(1) Time frequency
The time it takes for an algorithm to execute is theoretically impossible to figure out and must be tested on the machine. But we can not and do not need to test each algorithm, just know which algorithm spends more time, which algorithm spends less time on it. And the time that an algorithm spends is proportional to the number of executions of the statement in the algorithm, which algorithm takes more time than the number of statements executed. The number of times a statement is executed in an algorithm is called a statement frequency or time frequency. Note as T (N).
(2) Complexity of time
In the time frequency mentioned just now, N is called the scale of the problem, and when N is constantly changing, the time frequency t (n) will change constantly. But sometimes we want to know what the pattern is when it changes. To do this, we introduce the concept of time complexity.
Under normal circumstances, the number of iterations of the basic operation of the algorithm is a function of the problem size n, denoted by T (n), if there is an auxiliary function f (n), so that when n approaches infinity, the limit value of T (n)/f (n) is not equal to zero constant, then f (n) is the same order of magnitude function of t Recorded as T (N) =o (f (n)), called O (f (n))

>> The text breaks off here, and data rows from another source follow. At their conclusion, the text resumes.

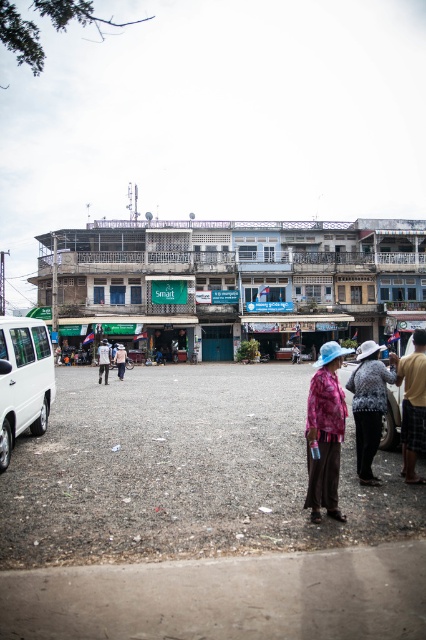 You are standing at the point marked by the coordinates point (x=247, y=278). Based on the scene description, what type of surface are you standing on?

The point (x=247, y=278) is on brown wooden market at center, so you are standing on a brown wooden market surface.

You are a delivery person trying to park your white matte van at lower left in a space that requires vehicles to be shorter than the printed fabric pants at center. Can your van fit?

The white matte van at lower left is not as tall as the printed fabric pants at center, so it can fit in the parking space.

You are standing at the center of the image. Which direction should you walk to reach the white matte van at lower left?

You should walk towards the lower left direction to reach the white matte van at lower left, as it is located at point (23,380) which is lower left in the image coordinate system. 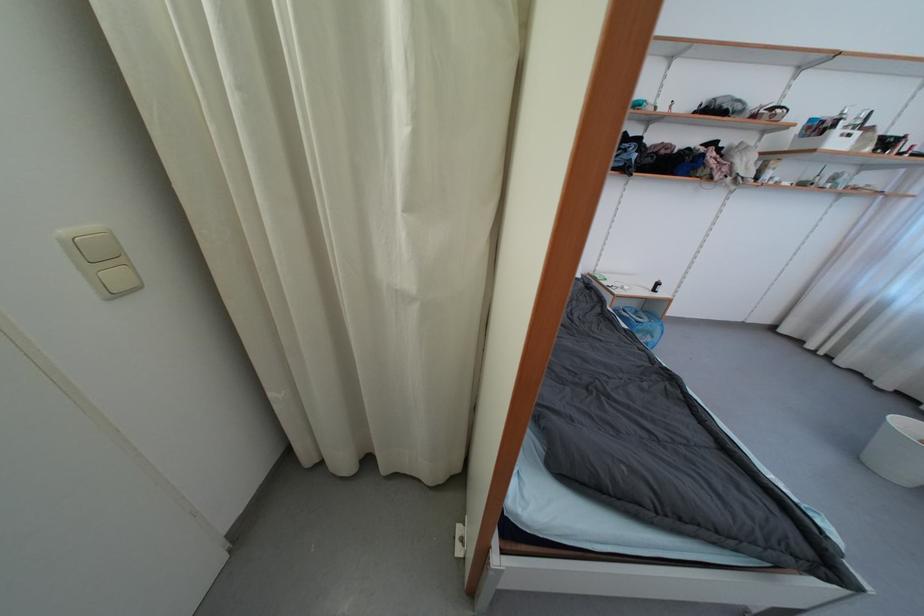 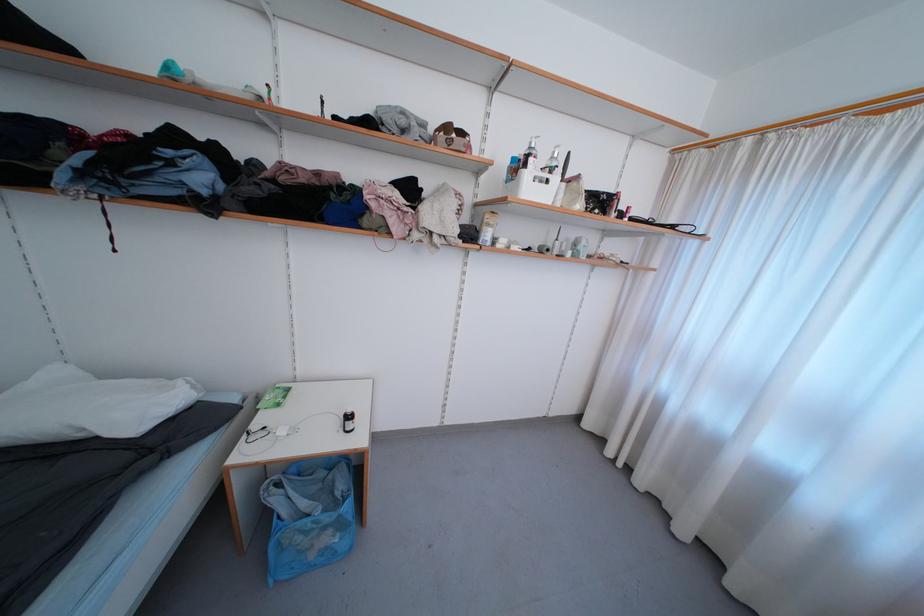 Which direction would the cameraman need to move to produce the second image?

The cameraman walked toward right, forward. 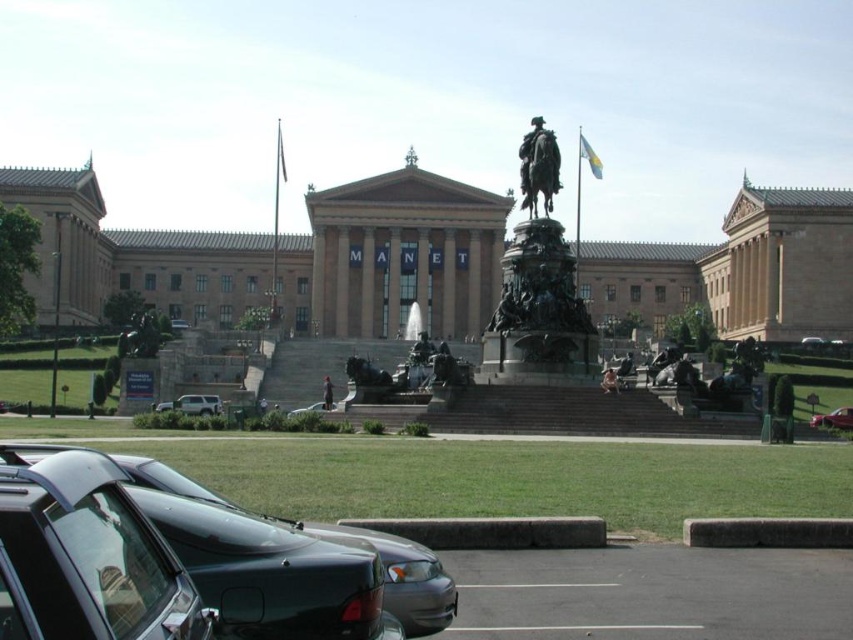 Question: Which point is closer to the camera taking this photo?

Choices:
 (A) (x=283, y=163)
 (B) (x=187, y=394)
 (C) (x=851, y=412)
 (D) (x=585, y=320)

Answer: (D)

Question: Does bronze statue at center lie behind metallic silver car at lower right?

Choices:
 (A) no
 (B) yes

Answer: (A)

Question: Among these points, which one is nearest to the camera?

Choices:
 (A) click(x=212, y=406)
 (B) click(x=526, y=307)
 (C) click(x=553, y=173)

Answer: (B)

Question: Is shiny black sedan at lower left wider than metallic silver car at center?

Choices:
 (A) no
 (B) yes

Answer: (B)

Question: Can you confirm if bronze statue at center is positioned above green fabric flag at upper center?

Choices:
 (A) yes
 (B) no

Answer: (B)

Question: Which object is the closest to the polished bronze statue at center?

Choices:
 (A) white fabric flag at upper center
 (B) satin silver suv at lower left
 (C) shiny black sedan at lower left

Answer: (B) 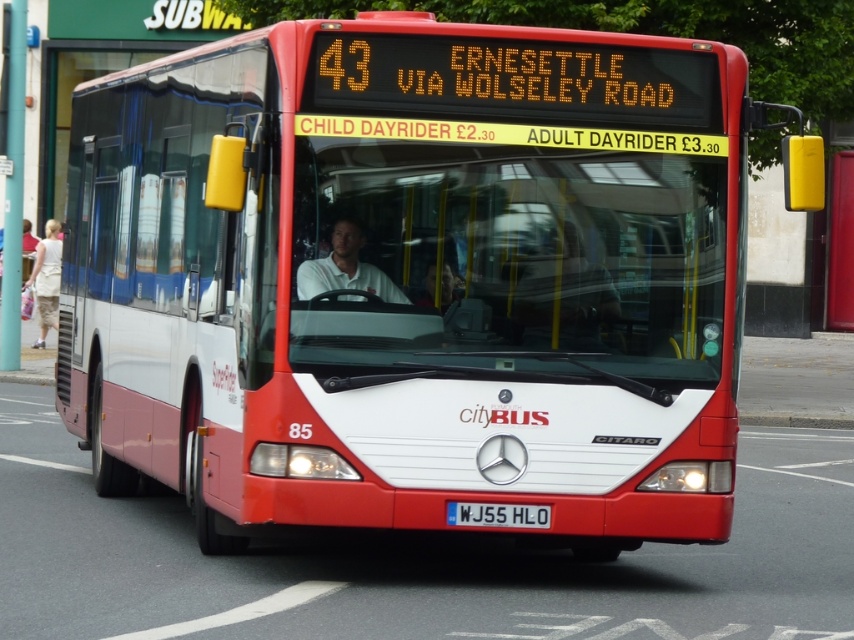 Question: Estimate the real-world distances between objects in this image. Which object is closer to the white matte shirt at center?

Choices:
 (A) white textured dress at lower left
 (B) white metallic license plate at center

Answer: (B)

Question: Does white matte shirt at center have a smaller size compared to white metallic license plate at center?

Choices:
 (A) no
 (B) yes

Answer: (A)

Question: Can you confirm if white matte shirt at center is positioned above white textured dress at lower left?

Choices:
 (A) no
 (B) yes

Answer: (A)

Question: Estimate the real-world distances between objects in this image. Which object is closer to the white textured dress at lower left?

Choices:
 (A) white metallic license plate at center
 (B) white matte shirt at center

Answer: (B)

Question: Is white matte shirt at center below white textured dress at lower left?

Choices:
 (A) yes
 (B) no

Answer: (A)

Question: Which object is closer to the camera taking this photo?

Choices:
 (A) white matte shirt at center
 (B) white metallic license plate at center

Answer: (A) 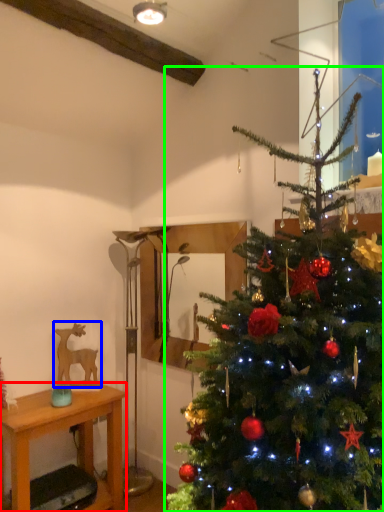 Question: Based on their relative distances, which object is nearer to desk (highlighted by a red box)? Choose from animal (highlighted by a blue box) and christmas tree (highlighted by a green box).

Choices:
 (A) animal
 (B) christmas tree

Answer: (A) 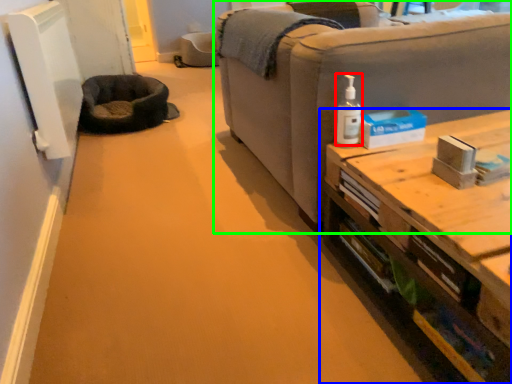 Question: Considering the real-world distances, which object is closest to toiletry (highlighted by a red box)? table (highlighted by a blue box) or studio couch (highlighted by a green box).

Choices:
 (A) table
 (B) studio couch

Answer: (B) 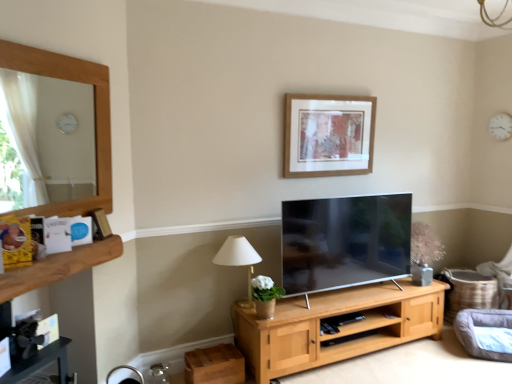 Question: Is wooden picture frame at upper center taller than brushed metal fireplace at lower left?

Choices:
 (A) yes
 (B) no

Answer: (B)

Question: From the image's perspective, would you say wooden picture frame at upper center is shown under brushed metal fireplace at lower left?

Choices:
 (A) yes
 (B) no

Answer: (B)

Question: Is wooden picture frame at upper center aimed at brushed metal fireplace at lower left?

Choices:
 (A) yes
 (B) no

Answer: (B)

Question: Considering the relative sizes of wooden picture frame at upper center and brushed metal fireplace at lower left in the image provided, is wooden picture frame at upper center thinner than brushed metal fireplace at lower left?

Choices:
 (A) no
 (B) yes

Answer: (B)

Question: Is wooden picture frame at upper center facing away from brushed metal fireplace at lower left?

Choices:
 (A) no
 (B) yes

Answer: (A)

Question: Is gray fabric swivel chair at lower right spatially inside brushed metal fireplace at lower left, or outside of it?

Choices:
 (A) inside
 (B) outside

Answer: (B)

Question: Is gray fabric swivel chair at lower right wider or thinner than brushed metal fireplace at lower left?

Choices:
 (A) thin
 (B) wide

Answer: (B)

Question: Considering the positions of point (457, 326) and point (97, 251), is point (457, 326) closer or farther from the camera than point (97, 251)?

Choices:
 (A) closer
 (B) farther

Answer: (B)

Question: Based on their positions, is gray fabric swivel chair at lower right located to the left or right of brushed metal fireplace at lower left?

Choices:
 (A) left
 (B) right

Answer: (B)

Question: From the image's perspective, relative to white fabric lampshade at lower center, is white plastic clock at upper right above or below?

Choices:
 (A) below
 (B) above

Answer: (B)

Question: Considering the positions of white plastic clock at upper right and white fabric lampshade at lower center in the image, is white plastic clock at upper right wider or thinner than white fabric lampshade at lower center?

Choices:
 (A) wide
 (B) thin

Answer: (B)

Question: Considering their positions, is white plastic clock at upper right located in front of or behind white fabric lampshade at lower center?

Choices:
 (A) front
 (B) behind

Answer: (B)

Question: From a real-world perspective, is white plastic clock at upper right physically located above or below white fabric lampshade at lower center?

Choices:
 (A) above
 (B) below

Answer: (A)

Question: Considering their positions, is brushed metal fireplace at lower left located in front of or behind gray fabric swivel chair at lower right?

Choices:
 (A) front
 (B) behind

Answer: (A)

Question: From a real-world perspective, relative to gray fabric swivel chair at lower right, is brushed metal fireplace at lower left vertically above or below?

Choices:
 (A) below
 (B) above

Answer: (B) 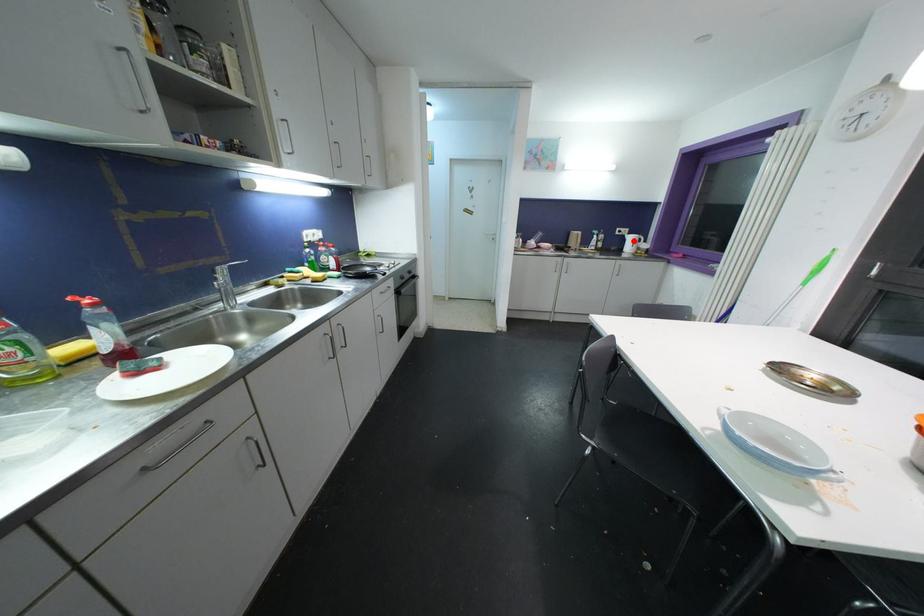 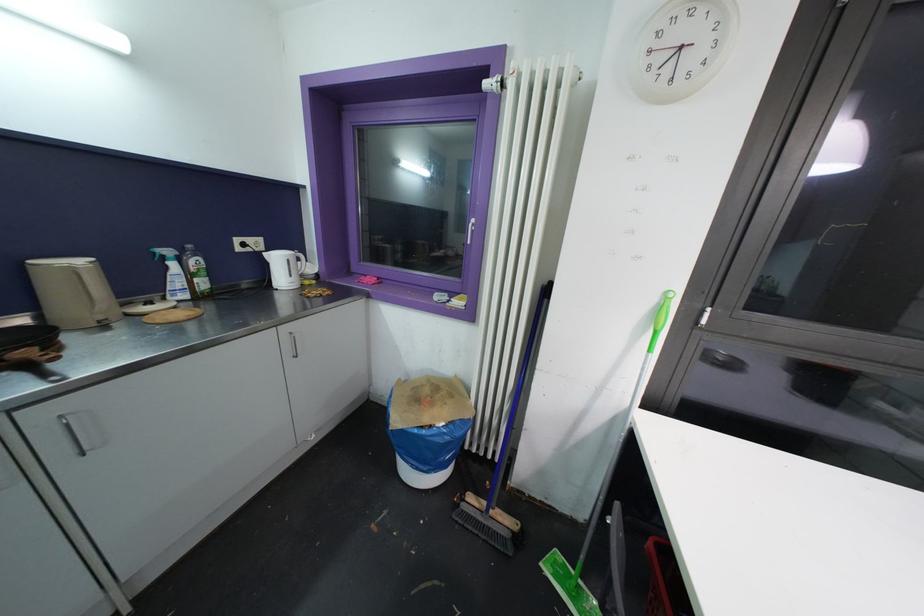 Question: I am providing you with two images of the same scene from different viewpoints. A red point is marked on the first image. Is the red point's position out of view in image 2?

Choices:
 (A) Yes
 (B) No

Answer: (B)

For the algorithm's progressive time complexity, referred to as the complexity of time.
Second, the common algorithm of time complexity:
O (1): Indicates that the algorithm runs at constant time
O (N): Indicates that the algorithm is a linear algorithm
O (㏒2n): Binary lookup algorithm
O (n2): A variety of simple algorithms for sorting an array, such as an algorithm for inserting a sort directly.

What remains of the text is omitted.